I like trivia contests. I think they're a lot of fun. So I'm going to have one from time to time. Why do I call it the "Don't Be a Douchebag" contest? Because, of course, you have the mighty awesome power of the Internet in your hands, and nothing is stopping you from using it to answer these questions, except for this: doing so makes you a big giant douchebag. So don't do it. This isn't a contest to see how fast you can look something up. Answer the questions if you know them or if you think you can noodle them out, or don't.

OK? Fair Enough? And my promise to you is that I will only use questions that I know the answers to without looking them up - although post facto I will confirm the answers so that I don't lead you down the primrose path.

Absent any further questions then, here we go:

REMEMBER: DON'T BE A DOUCHEBAG. DON'T LOOK THESE UP!!



1. The Isles of Langerhans are:
     a. in the South Pacific
     b. off the coast of Norway
     c. now independent, but at one point part of the Soviet Union
     d. wherever you are, baby. Wherever you are.

2. "Ontogeny recapitulates phylogeny" is:

     a. incomprehensible.
     b. misunderstood.
     c. obsolete.
     d. not even English, for Chrissake.

3. A "cleek" is:

      a. a golf club.
      b. the name the British assigned to the Daschund while they were at war with Germany.
      c. a machine used in sausage-making.
      d. style of moustache.

4. The word "assassin" originated from:
      a. a body part.
      b. sex.
      c. drugs.
      d. rock and roll.

5. "Pruno" is:
      a. corrosive but effective.
      b. illegal but common.
      c. colorful but tasteless.
      d. kid-friendly but prone to staining furniture.

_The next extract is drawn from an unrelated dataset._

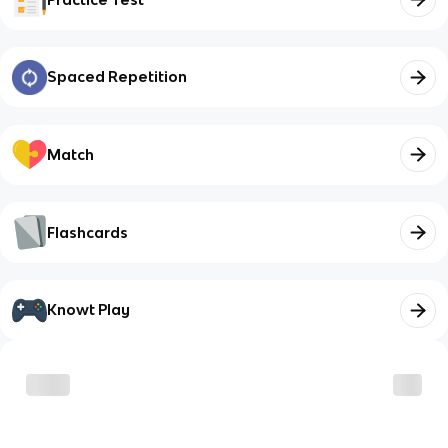
Spaced Repetition
Match
Flashcards
Knowt Play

Answers in 48 hours. If you want to email me the answers directly please feel free: it's gpjacobs at cox dot net. Winners get a shout out full of false sincerity.

Thursday, September 16, 2010

In Which Your Humble Scribe Provides Further Detail

Two items on the agenda today: yesterday's Mookie and the events of today, which forced my alarm clock into service for the first time in eight months.

OK, the Mookie: yes, I took a bad beat, bla bla bla. It's poker; it happens. It didn't erase what I thought was a decent showing for The Kid, and I can hang my hat on that until the next Mookie. I did well without being the overlarge beneficiary of lucky hands. One hand I remember, I would have lost around 20% of my stack unless I pulled a miracle queen for a chop, which is what happened. That's really the extent of my suckoutus disgustus.

Here's a hand that was extremely profitable without requiring a lot of poker genius on my part. Not "lucky," but the hand played itself right into my pocket. Positions are my best recollection: Jew II or Joanne might be able to recollect a bit more accurately.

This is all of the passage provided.